Department of Neurology, University of Texas Health San Antonio, San Antonio, TX USA.
NPJ Dement. 2025;1(1):2. doi: 10.1038/s44400-024-00001-z. Epub 2025 Mar 12.
Retrotransposons constitute over 40% of the human genome. Studies in , mice, cultured cells, and human brain show that retrotransposons are activated in tauopathies, including Alzheimer's disease, and causally drive neurodegeneration. The reverse transcriptase inhibitor 3TC (lamivudine) reduces retrotransposon activation and suppresses tau neurotoxicity among model systems. This phase 2a open-label trial (Pilot Study to Investigate the Safety and Feasibility of Anti-Retroviral Therapy for Alzheimer's Disease, NCT04552795, registered 09/10/2020) followed 12 participants with early Alzheimer's disease (MMSE > 24, CDR = 0.5) over 24 weeks to assess safety, tolerability, and feasibility of daily 300 mg 3TC treatment. The sample was well-educated (12-20 years) and culturally diverse (25% from underrepresented groups). In addition to a favorable safety profile and stable cognitive measures, notable significant changes in fluid-based biomarkers include reduction of glial fibrillary acidic protein (GFAP) ( = 0.03) in CSF, suggestive of reduced neuroinflammation, and elevation of Aβ42/40 ( = 0.009) in plasma, suggestive of reduced plaque load in the brain. These results warrant further exploration in a larger, placebo-controlled trial.

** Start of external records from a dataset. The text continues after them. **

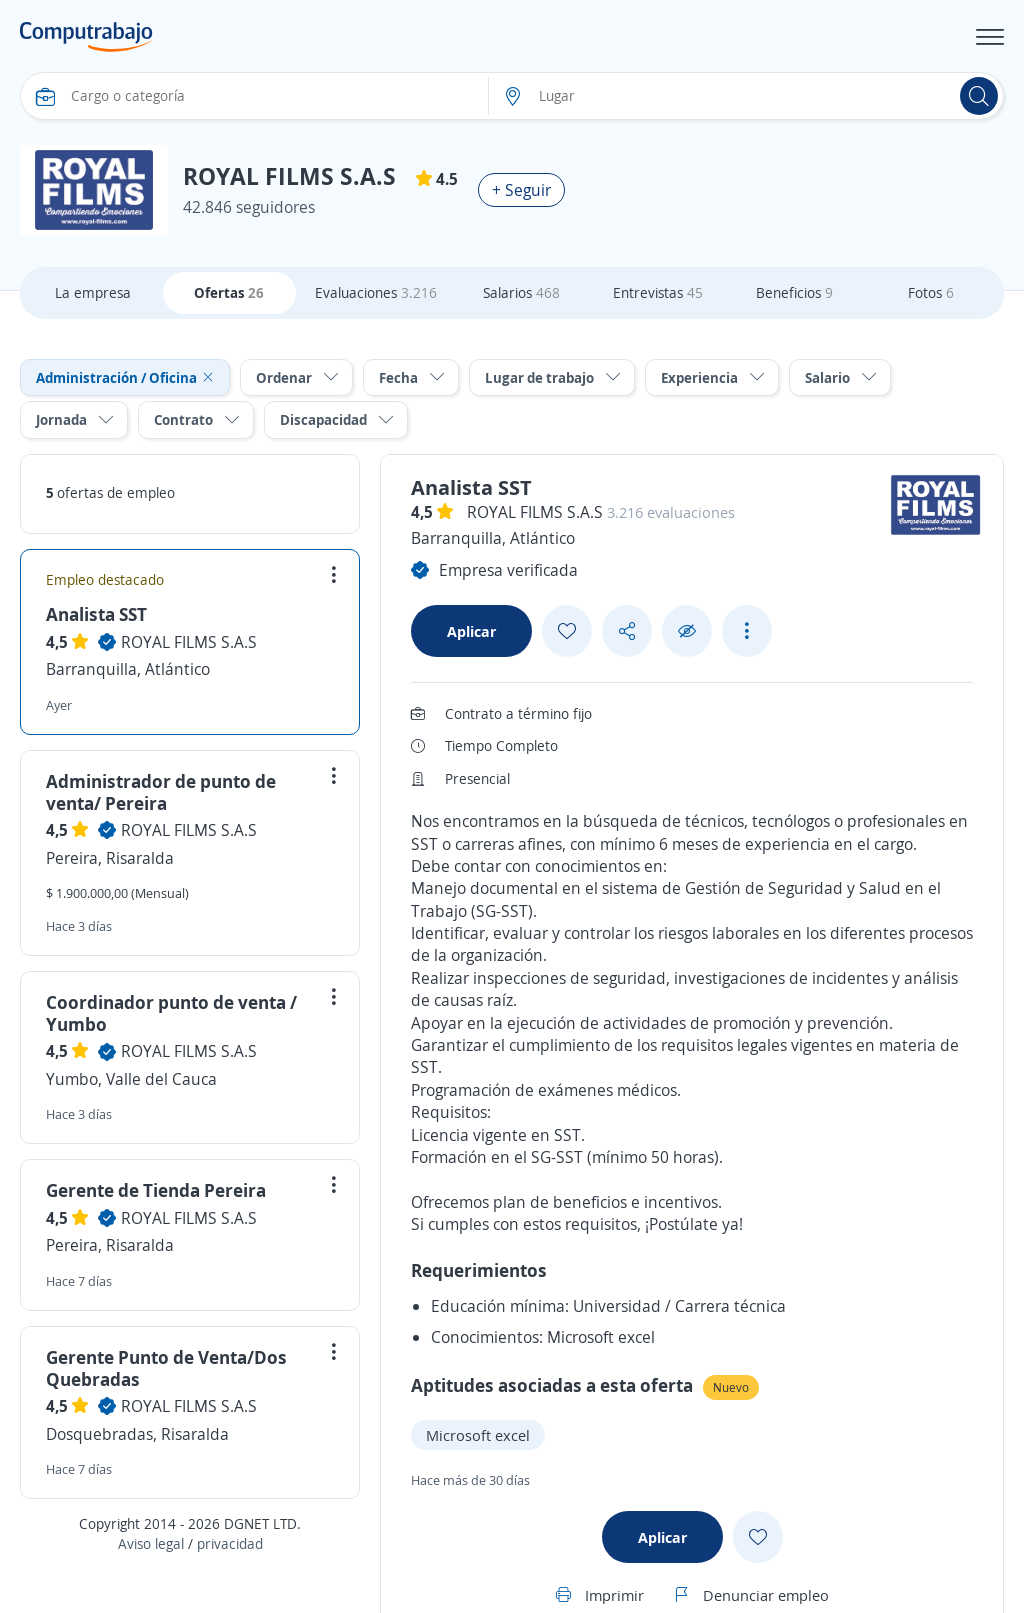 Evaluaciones (376, 292)
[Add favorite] (567, 631)
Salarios (521, 292)
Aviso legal (151, 1543)
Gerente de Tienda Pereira (156, 1190)
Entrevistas (658, 292)
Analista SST (96, 614)
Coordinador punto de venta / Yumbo (171, 1013)
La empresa (93, 292)
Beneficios (794, 292)
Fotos (931, 292)
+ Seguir (521, 190)
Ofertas (229, 292)
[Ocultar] (687, 631)
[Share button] (627, 631)
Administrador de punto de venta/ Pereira (161, 792)
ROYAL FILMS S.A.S (189, 642)
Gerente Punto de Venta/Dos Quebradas (166, 1368)
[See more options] (747, 631)
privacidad (230, 1543)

逆转录转座子占人类基因组的40%以上。对小鼠、培养细胞和人类大脑的研究表明,逆转录转座子在包括阿尔茨海默病在内的tau蛋白病中被激活,并因果性地驱动神经退行性变。逆转录酶抑制剂3TC(拉米夫定)可减少逆转录转座子的激活,并在模型系统中抑制tau蛋白的神经毒性。这项2a期开放标签试验(阿尔茨海默病抗逆转录病毒治疗安全性和可行性的初步研究,NCT04552795,于2020年10月9日注册)对12名早期阿尔茨海默病患者(MMSE > 24,CDR = 0.5)进行了为期24周的随访,以评估每日300 mg 3TC治疗的安全性、耐受性和可行性。样本接受过良好教育(12 - 20年),且文化背景多样(25%来自代表性不足的群体)。除了良好的安全性和稳定的认知指标外,基于液体的生物标志物的显著变化包括脑脊液中胶质纤维酸性蛋白(GFAP)降低(P = 0.03),提示神经炎症减轻,血浆中Aβ42/40升高(P = 0.009),提示脑内斑块负荷降低。这些结果值得在更大规模的安慰剂对照试验中进一步探索。